6. Problem Based Learning (PBL) worksheets for use in class are very time-consuming to develop because they need to address multiple levels of student preparation, and time-consuming to evaluate. Unless you are using modules for outside of class prepared by others like Khan Academy, preparing the content for use outside of class is time-consuming as well. Could you flip part of a class? Perhaps assign listening to a narrated Powerpoint about a single topic, a Powerpoint that you used with your lecture in a previous semester? (Thanks to Dr. Jennifer Fisler of Messiah College for this suggestion.) Mathematics is skill-based. Could you “flip” a single skill?
7. At the college level, students are supposed to spend two hours outside of class for every hour in class. How can two hours be flipped with one hour? Outside material would have to be lecture plus half of the homework —the homework not covered in class the previous day. So we’re back to the traditional model. Laboratory sciences already recognize that PBL requires twice as much time as lecture, and they recognize that students will finish labs at different rates. Could mathematics be taught as as laboratory science? In the experimental sciences, concepts are exact, but the lab part can be messy. (Thanks to Dr. Richard Schaeffer of Messiah College for that observation in this context.)
8. Flipping a small class is easier than flipping a large class. Students who are home-schooled typically experience a small flipped class. Thirty students using PBL in an hour only allow a teacher to give individual help at the average rate of two minutes per student. Should the students be grouped heterogeneously so quicker students can help slower students?

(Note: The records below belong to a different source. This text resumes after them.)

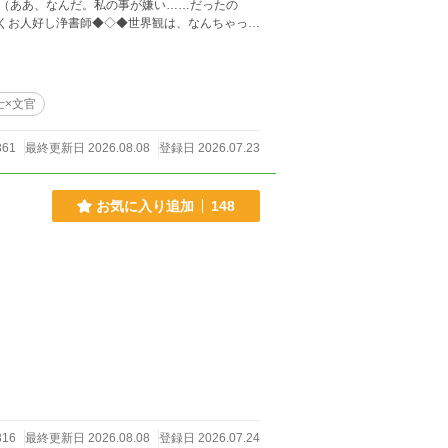
（ああ、なんだ。私の事が嫌い……だったの
働くお人好し浄書師◆◇◆世界観は、なんちゃって
載済
士×文官
361
最終更新日 2026.08.08
登録日 2026.07.23
お気に入り追加
148
816
最終更新日 2026.08.08
登録日 2026.07.24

9. Do I lecture because it’s energizing for me, whereas helping students at their desks is draining? Can I remain non-threatened by questions to which I don’t know the answer if I lose the control of the class that lectures afford?

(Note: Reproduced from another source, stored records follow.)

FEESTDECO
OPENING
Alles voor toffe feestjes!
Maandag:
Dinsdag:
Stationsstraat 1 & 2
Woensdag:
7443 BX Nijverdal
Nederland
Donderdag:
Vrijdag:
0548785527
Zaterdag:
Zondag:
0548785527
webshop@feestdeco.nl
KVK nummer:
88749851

10. This will only work for college, since secondary school teachers don’t have the option to ask students to leave the class because they didn’t do their homework. Would a “ticket to ride” be an extrinsic incentive to prepare for class by doing the reading or watching the videos in advance of the class? A “ticket to ride” is a little one-question pre-quiz at the start of class that gives students the opportunity to earn the right to attend the class.
All good questions, Gene, many of which would apply to other disciplines as well. Accommodation goes both ways, institutions to students and students to institutions. Call me the geezer than I am, but a preponderance of pedagogical innovation strikes me as being institutional accommodation, another word for which is, at least some of the time, pandering.

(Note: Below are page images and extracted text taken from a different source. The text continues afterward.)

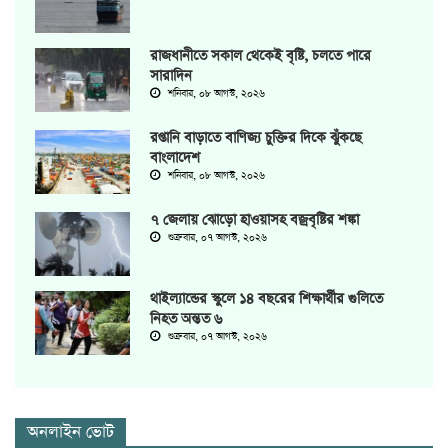
রাজধানীতে সকাল থেকেই বৃষ্টি, চলতে পারে
সারাদিন
শনিবার, ০৮ আগস্ট, ২০২৬
রপ্তানি বাড়াতে বাণিজ্য চুক্তির দিকে ঝুঁকছে
বাংলাদেশ
শনিবার, ০৮ আগস্ট, ২০২৬
৭ জেলায় ঝোড়ো হাওয়াসহ বজ্রবৃষ্টির শঙ্কা
শুক্রবার, ০৭ আগস্ট, ২০২৬
থাইল্যান্ডের স্কুলে ১৪ বছরের শিক্ষার্থীর গুলিতে
নিহত অন্তত ৬
শুক্রবার, ০৭ আগস্ট, ২০২৬
অনলাইন ভোট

Professor Lauer, you’re not being an old geezer, don’t worry :-). I feel the same way. In the end, you have to ask if new innovations actually serve education (the student, the teacher, the subject). Innovations for the sake of innovations are worthless, regardless of how flashy or trendy they may be. That was my take away from this recent article:
https://mrchasemath.wordpress.com/2012/10/04/dont-flip-out/
“Flipping the classroom” may be the pedagogy du jour, but eventually it will settle into a happy equilibrium in the educational ecosphere. It will be implemented on a case-by-case basis, not wholesale. That sounds like a healthy and sustainable balance to me.